● **Exercise description**: Output all of the entries below precisely as written.

--- Data for processing ---

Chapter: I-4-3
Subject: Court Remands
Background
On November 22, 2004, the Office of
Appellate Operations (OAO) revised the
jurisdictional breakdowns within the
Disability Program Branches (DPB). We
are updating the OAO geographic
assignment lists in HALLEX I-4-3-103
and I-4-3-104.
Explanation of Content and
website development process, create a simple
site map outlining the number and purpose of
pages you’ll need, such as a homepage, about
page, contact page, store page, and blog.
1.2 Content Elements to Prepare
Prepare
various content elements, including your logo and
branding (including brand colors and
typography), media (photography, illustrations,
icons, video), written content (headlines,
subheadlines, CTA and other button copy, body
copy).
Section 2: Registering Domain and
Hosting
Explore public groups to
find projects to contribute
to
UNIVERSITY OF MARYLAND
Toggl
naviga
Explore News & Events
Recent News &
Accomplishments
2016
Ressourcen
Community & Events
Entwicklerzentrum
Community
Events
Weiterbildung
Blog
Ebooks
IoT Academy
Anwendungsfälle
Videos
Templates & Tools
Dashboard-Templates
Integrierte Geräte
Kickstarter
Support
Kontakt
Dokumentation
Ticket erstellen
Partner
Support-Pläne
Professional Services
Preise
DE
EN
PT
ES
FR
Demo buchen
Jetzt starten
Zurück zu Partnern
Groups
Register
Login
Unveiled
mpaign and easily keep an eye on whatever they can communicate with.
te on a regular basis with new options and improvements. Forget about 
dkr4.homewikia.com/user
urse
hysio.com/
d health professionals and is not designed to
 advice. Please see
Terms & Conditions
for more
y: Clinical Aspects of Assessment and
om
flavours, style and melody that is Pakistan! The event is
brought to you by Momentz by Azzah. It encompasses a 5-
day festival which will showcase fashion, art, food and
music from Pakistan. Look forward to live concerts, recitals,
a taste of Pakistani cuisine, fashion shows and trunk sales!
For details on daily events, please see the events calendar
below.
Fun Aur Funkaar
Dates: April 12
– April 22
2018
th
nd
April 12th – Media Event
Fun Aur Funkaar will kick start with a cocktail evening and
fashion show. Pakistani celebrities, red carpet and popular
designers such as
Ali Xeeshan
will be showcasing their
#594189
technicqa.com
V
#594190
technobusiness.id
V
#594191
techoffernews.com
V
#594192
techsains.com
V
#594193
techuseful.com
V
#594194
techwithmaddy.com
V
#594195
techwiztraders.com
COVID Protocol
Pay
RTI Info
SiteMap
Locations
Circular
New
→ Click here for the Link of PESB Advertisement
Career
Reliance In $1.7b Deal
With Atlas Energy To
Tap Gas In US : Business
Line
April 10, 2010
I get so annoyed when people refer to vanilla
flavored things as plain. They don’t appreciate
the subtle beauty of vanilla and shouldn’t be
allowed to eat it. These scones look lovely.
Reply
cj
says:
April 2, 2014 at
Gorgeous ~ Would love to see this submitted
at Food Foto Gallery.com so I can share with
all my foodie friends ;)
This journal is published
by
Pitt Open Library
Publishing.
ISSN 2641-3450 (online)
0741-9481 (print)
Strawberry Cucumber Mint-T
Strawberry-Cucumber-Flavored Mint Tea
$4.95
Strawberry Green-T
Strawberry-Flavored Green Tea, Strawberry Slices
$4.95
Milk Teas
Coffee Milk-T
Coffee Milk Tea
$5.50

---

● **Result of this exercise**:
Chapter: I-4-3
Subject: Court Remands
Background
On November 22, 2004, the Office of
Appellate Operations (OAO) revised the
jurisdictional breakdowns within the
Disability Program Branches (DPB). We
are updating the OAO geographic
assignment lists in HALLEX I-4-3-103
and I-4-3-104.
Explanation of Content and
website development process, create a simple
site map outlining the number and purpose of
pages you’ll need, such as a homepage, about
page, contact page, store page, and blog.
1.2 Content Elements to Prepare
Prepare
various content elements, including your logo and
branding (including brand colors and
typography), media (photography, illustrations,
icons, video), written content (headlines,
subheadlines, CTA and other button copy, body
copy).
Section 2: Registering Domain and
Hosting
Explore public groups to
find projects to contribute
to
UNIVERSITY OF MARYLAND
Toggl
naviga
Explore News & Events
Recent News &
Accomplishments
2016
Ressourcen
Community & Events
Entwicklerzentrum
Community
Events
Weiterbildung
Blog
Ebooks
IoT Academy
Anwendungsfälle
Videos
Templates & Tools
Dashboard-Templates
Integrierte Geräte
Kickstarter
Support
Kontakt
Dokumentation
Ticket erstellen
Partner
Support-Pläne
Professional Services
Preise
DE
EN
PT
ES
FR
Demo buchen
Jetzt starten
Zurück zu Partnern
Groups
Register
Login
Unveiled
mpaign and easily keep an eye on whatever they can communicate with.
te on a regular basis with new options and improvements. Forget about 
dkr4.homewikia.com/user
urse
hysio.com/
d health professionals and is not designed to
 advice. Please see
Terms & Conditions
for more
y: Clinical Aspects of Assessment and
om
flavours, style and melody that is Pakistan! The event is
brought to you by Momentz by Azzah. It encompasses a 5-
day festival which will showcase fashion, art, food and
music from Pakistan. Look forward to live concerts, recitals,
a taste of Pakistani cuisine, fashion shows and trunk sales!
For details on daily events, please see the events calendar
below.
Fun Aur Funkaar
Dates: April 12
– April 22
2018
th
nd
April 12th – Media Event
Fun Aur Funkaar will kick start with a cocktail evening and
fashion show. Pakistani celebrities, red carpet and popular
designers such as
Ali Xeeshan
will be showcasing their
#594189
technicqa.com
V
#594190
technobusiness.id
V
#594191
techoffernews.com
V
#594192
techsains.com
V
#594193
techuseful.com
V
#594194
techwithmaddy.com
V
#594195
techwiztraders.com
COVID Protocol
Pay
RTI Info
SiteMap
Locations
Circular
New
→ Click here for the Link of PESB Advertisement
Career
Reliance In $1.7b Deal
With Atlas Energy To
Tap Gas In US : Business
Line
April 10, 2010
I get so annoyed when people refer to vanilla
flavored things as plain. They don’t appreciate
the subtle beauty of vanilla and shouldn’t be
allowed to eat it. These scones look lovely.
Reply
cj
says:
April 2, 2014 at
Gorgeous ~ Would love to see this submitted
at Food Foto Gallery.com so I can share with
all my foodie friends ;)
This journal is published
by
Pitt Open Library
Publishing.
ISSN 2641-3450 (online)
0741-9481 (print)
Strawberry Cucumber Mint-T
Strawberry-Cucumber-Flavored Mint Tea
$4.95
Strawberry Green-T
Strawberry-Flavored Green Tea, Strawberry Slices
$4.95
Milk Teas
Coffee Milk-T
Coffee Milk Tea
$5.50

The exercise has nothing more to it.